Mythos Burg: Zu viele Märchen übers Ritterleben

10.2.2009, 00:00 Uhr
Mythos Burg: Zu viele Märchen übers Ritterleben

© Stefan Hippel

Ritterfilme findet Ulrich Großmann mitunter «furchtbar witzig». Schließlich betrachtet er sie mit dem Sachverstand des Burgenexperten. «Es wird in solchen Streifen oft der Eindruck vermittelt, die Ritter sitzen mit Rüstungen zum Essen am Tisch und die Burgen seien permanent umkämpft gewesen», sagt der Chef des Germanischen Nationalmuseums in Nürnberg, der zugleich Vorsitzender der Wartburggesellschaft zur Erforschung von Burgen und Schlössern ist.

Mittelalterliches Leben auf den Burgen meist friedlich

Dass diese Erforschung - bei allen Schwierigkeiten - weiterhin dringend nötig ist, daran lässt Großmann keinen Zweifel. Denn es gelte aufzuräumen mit vielen Irrtümern, die über mittelalterliche Burgen kursieren. Beispiele hat er reihenweise parat: «Es ist falsch, dass jede Burg einen Burgfried hat. Es ist falsch, dass jede Burg einen Palas hat. Es ist falsch, dass in jeder Burg gefoltert wurde. Und es ist falsch, dass auf Burgen ständig gekämpft wurde», sagt Großmann. Das mittelalterliche Leben dort sei an sich sogar überwiegend friedlich gewesen: «Eine Burg wurde durchschnittlich einmal im Jahrhundert belagert», stellt Großmann klar.

Heutzutage belagern Besucherströme die Bauwerke, die im Mittelalter zu Wehrzwecken, aber auch als repräsentative Adelssitze errichtet wurden. «Es gibt einen Boom. Das Interesse wird immer größer. Manche Burgen haben ihre Kapazitätsgrenzen erreicht», sagt Großmann und nennt als Beispiel die Haut-Koenigsbourg im Elsass, wo im vergangenen Jahr 550 000 Besucher gezählt wurden.

Präsentation für das Publikum unzureichend

Ungnädig fällt Großmanns Urteil über die sachgerechte Publikumspräsentation der Burgen im deutschsprachigen Raum aus. Auch die Nürnberger Kaiserburg kommt bei ihm in dieser Hinsicht nicht sonderlich gut weg.
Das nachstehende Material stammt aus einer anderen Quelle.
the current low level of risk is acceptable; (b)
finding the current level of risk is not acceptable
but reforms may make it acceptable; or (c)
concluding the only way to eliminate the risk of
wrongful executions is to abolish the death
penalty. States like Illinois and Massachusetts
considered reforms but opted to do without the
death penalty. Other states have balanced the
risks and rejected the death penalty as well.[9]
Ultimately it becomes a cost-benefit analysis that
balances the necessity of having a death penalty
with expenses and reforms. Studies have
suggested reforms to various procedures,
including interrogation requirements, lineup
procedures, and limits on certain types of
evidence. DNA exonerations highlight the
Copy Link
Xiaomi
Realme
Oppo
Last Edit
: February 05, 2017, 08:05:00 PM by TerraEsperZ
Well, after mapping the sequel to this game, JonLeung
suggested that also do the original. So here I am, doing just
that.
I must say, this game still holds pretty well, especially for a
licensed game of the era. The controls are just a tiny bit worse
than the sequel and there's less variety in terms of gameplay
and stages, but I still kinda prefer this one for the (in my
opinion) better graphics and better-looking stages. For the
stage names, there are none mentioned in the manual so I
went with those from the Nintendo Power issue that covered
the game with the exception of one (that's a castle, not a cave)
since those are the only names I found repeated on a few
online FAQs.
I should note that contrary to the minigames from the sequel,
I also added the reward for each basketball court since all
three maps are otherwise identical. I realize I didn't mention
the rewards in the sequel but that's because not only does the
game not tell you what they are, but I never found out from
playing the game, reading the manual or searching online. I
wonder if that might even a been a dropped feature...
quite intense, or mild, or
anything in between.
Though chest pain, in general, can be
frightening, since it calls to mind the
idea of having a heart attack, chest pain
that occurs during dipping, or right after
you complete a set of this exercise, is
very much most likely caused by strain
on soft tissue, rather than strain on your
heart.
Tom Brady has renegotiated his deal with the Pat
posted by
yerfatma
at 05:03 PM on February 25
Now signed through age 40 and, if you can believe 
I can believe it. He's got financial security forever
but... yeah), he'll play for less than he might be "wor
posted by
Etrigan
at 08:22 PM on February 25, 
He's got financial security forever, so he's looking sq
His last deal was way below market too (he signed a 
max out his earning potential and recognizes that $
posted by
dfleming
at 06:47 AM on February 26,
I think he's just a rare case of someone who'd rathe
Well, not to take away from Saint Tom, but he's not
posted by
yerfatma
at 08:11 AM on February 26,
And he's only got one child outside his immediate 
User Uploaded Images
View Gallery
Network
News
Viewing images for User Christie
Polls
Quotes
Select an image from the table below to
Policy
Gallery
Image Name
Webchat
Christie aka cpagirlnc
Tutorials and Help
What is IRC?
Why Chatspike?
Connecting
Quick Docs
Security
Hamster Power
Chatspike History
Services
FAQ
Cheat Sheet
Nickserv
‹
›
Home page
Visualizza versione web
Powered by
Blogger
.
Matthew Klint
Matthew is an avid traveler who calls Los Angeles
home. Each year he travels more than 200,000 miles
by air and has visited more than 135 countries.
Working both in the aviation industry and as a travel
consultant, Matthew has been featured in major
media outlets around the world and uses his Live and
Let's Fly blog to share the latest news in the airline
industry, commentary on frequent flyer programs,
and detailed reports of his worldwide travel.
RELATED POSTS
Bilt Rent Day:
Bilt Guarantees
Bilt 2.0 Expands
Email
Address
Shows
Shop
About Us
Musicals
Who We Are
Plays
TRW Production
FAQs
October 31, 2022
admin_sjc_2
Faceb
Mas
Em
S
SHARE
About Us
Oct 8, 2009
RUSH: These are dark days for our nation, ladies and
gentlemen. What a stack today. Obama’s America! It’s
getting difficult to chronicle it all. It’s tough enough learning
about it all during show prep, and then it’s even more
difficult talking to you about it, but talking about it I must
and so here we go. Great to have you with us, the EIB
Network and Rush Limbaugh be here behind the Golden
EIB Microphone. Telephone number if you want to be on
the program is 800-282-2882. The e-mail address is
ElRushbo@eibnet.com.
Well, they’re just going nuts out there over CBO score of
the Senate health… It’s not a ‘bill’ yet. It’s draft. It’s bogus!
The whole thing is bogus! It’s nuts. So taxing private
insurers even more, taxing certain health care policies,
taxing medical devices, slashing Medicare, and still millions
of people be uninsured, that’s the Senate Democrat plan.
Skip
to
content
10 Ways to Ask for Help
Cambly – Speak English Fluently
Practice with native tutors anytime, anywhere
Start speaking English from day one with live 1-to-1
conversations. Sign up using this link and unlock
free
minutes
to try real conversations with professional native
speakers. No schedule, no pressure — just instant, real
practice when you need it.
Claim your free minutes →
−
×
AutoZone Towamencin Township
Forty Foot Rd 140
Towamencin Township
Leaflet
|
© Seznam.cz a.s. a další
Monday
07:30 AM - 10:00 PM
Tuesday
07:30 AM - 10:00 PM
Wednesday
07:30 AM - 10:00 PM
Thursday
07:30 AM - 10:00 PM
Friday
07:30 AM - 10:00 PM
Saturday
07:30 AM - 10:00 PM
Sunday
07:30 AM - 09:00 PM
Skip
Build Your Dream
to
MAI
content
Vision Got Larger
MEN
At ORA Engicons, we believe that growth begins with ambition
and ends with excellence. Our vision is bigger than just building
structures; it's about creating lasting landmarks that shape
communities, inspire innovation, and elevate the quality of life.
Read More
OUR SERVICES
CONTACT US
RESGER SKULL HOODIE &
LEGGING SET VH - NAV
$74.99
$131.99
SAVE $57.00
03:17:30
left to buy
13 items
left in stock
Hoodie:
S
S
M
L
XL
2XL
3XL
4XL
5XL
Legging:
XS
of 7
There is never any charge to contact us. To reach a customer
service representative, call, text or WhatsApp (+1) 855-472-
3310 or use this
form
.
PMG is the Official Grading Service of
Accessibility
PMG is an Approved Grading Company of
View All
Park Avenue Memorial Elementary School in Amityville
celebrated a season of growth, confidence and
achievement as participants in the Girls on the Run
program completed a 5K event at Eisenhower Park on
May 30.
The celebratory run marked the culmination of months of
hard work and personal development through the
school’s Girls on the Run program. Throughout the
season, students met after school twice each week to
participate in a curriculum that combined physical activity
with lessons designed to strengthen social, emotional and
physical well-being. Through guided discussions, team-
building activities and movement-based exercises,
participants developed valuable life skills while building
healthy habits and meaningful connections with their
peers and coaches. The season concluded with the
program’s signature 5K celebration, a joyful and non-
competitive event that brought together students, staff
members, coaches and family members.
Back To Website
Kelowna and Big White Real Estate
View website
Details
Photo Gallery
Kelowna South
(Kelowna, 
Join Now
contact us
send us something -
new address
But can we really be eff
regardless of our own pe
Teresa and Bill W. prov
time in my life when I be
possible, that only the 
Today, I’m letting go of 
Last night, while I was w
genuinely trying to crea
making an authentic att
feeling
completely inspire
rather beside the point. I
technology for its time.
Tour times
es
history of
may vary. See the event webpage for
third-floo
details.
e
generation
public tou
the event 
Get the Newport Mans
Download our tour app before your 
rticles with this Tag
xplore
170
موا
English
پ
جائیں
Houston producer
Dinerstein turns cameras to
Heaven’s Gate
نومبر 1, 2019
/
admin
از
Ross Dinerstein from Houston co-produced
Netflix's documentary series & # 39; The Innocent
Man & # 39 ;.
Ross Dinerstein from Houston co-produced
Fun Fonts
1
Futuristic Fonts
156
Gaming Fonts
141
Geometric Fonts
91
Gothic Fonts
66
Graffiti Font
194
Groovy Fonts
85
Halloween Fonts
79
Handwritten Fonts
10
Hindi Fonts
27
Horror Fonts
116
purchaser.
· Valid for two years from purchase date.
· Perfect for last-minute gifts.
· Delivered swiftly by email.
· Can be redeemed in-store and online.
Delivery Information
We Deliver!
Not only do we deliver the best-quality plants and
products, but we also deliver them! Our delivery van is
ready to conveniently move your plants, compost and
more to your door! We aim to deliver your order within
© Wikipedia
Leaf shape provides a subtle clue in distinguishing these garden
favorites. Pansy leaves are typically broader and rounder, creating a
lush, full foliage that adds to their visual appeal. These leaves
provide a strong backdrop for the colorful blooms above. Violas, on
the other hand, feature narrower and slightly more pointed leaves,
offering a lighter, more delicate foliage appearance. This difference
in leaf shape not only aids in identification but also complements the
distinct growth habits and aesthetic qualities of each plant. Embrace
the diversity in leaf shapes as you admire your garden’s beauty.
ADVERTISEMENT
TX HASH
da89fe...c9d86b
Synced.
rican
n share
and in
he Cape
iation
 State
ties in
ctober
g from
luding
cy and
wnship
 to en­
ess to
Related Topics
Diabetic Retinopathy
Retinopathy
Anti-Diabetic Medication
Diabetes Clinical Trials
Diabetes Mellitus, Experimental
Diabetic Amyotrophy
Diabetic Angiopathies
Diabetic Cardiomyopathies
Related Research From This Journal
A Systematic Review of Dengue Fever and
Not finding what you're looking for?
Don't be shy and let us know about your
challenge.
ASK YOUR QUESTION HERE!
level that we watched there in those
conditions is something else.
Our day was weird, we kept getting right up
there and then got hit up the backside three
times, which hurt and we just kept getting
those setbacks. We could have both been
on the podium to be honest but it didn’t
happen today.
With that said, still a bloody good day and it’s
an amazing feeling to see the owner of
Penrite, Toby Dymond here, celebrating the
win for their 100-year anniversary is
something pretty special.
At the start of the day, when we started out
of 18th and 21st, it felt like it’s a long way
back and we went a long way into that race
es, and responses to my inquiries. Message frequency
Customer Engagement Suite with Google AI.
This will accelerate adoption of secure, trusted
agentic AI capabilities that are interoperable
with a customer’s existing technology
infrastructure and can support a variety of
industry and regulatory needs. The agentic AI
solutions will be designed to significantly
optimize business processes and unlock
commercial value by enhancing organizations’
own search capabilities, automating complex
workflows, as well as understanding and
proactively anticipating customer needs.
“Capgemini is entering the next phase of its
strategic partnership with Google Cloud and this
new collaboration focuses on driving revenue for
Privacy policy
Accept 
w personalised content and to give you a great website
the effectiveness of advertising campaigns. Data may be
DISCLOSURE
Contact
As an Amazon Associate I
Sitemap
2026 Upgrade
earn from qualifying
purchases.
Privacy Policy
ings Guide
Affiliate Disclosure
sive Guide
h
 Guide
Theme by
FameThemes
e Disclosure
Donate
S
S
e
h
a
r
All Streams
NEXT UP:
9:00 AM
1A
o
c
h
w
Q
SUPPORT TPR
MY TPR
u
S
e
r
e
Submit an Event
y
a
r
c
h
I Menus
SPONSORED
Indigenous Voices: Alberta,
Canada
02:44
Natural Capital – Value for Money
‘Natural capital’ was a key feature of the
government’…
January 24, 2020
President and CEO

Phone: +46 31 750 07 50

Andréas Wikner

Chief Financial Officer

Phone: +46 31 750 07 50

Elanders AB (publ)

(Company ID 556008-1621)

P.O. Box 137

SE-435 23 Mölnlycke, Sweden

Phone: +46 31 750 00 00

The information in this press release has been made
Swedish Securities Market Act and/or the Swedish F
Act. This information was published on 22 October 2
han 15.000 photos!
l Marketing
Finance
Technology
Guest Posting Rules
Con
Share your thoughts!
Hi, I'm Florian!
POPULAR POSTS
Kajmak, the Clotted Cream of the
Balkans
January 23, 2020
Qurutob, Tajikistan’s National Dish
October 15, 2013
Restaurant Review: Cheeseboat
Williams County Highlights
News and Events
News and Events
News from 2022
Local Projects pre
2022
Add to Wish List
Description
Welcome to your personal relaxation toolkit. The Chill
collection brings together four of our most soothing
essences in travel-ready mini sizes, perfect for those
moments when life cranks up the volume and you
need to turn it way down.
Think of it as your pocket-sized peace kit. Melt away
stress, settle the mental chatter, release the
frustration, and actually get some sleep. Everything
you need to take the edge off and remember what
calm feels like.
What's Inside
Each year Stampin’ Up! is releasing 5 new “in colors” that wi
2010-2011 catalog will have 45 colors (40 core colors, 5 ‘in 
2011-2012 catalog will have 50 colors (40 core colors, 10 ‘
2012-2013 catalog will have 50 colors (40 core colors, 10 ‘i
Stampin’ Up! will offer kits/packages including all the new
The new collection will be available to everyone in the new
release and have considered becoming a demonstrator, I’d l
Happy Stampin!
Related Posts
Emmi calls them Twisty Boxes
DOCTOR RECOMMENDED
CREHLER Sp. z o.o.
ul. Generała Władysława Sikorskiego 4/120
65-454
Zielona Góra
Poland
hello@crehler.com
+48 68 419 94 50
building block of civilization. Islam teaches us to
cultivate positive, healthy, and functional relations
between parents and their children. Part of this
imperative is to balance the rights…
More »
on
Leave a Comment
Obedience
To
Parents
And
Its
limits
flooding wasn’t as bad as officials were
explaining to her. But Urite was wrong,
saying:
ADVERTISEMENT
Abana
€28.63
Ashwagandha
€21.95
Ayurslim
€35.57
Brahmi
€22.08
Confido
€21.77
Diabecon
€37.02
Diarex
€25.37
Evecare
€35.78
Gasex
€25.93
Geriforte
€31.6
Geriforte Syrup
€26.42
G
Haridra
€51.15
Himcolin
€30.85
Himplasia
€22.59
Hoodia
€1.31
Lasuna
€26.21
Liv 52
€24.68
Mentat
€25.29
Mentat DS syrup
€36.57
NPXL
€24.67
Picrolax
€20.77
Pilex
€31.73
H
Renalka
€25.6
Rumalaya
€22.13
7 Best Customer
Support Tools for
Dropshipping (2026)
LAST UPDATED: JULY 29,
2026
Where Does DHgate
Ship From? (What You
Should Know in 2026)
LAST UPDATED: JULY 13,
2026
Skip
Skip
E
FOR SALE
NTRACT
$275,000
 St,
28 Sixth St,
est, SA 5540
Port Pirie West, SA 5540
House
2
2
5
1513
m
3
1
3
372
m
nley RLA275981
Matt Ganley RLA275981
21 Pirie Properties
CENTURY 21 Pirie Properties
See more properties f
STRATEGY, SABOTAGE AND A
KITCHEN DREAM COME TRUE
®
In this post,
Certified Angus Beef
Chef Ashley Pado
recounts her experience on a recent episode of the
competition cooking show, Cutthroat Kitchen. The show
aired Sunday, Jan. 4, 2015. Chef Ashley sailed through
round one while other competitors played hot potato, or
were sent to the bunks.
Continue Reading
Von den insgesamt rund 10.000 Burgen sind seiner Meinung nach nur zehn für die Besucher «gut aufbereitet». Seine Kritik zielt auf die Wissensvermittlung: «Man hört dort viel Unfug», klagt er und nennt als Beispiel für die Verbreitung falscher Vorstellungen vom Ritter(fräulein)leben die Marcksburg bei Koblenz: Dort werde ein Himmelbett in einem vermeintlichen Schlafzimmer mit Kamin gezeigt. Kann nicht sein, weiß Großmann: «Schlafräume auf Burgen im deutschsprachigen Raum waren immer unbeheizt.» Folglich stehe das Bett heute in einem ehemaligen Wohnraum.

Deutsches Burgenmuseum im Bau

Die falschen Bilder von Burgen, die ihre Blütezeit im 12. und 13. Jahrhundert hatten, rühren aus dem 19. Jahrhundert. Damals begann die Burgenforschung, konzentrierte sich aber, so Großmann, auf die Untersuchung der Bauwerke und auf militärische Fragen. «Damals wurde ein Bild entwickelt, das sich immer mehr verfestigt hat. Es legt sich wie ein Film zwischen die ältere Geschichte und die Gegenwart», sagt er. Moderne Forschung - wie sie im GNM für die zusammen mit dem Deutschen Historischen Museum in Berlin für 2010 geplante Ausstellung «Mythos Burg» und auch für die Einrichtung des Deutschen Burgenmuseums auf der Heldburg betrieben werde - arbeite interdisziplinär. «Bislang hat zum Beispiel noch kein Burgenforscher ernsthaft die Buchmalerei zur Kenntnis genommen», klagt Großmann. Die sei aber eine ebenso vielversprechende Quelle über das Alltagsleben wie Geschirr, Kochrezepte oder Rechnungen von Festen.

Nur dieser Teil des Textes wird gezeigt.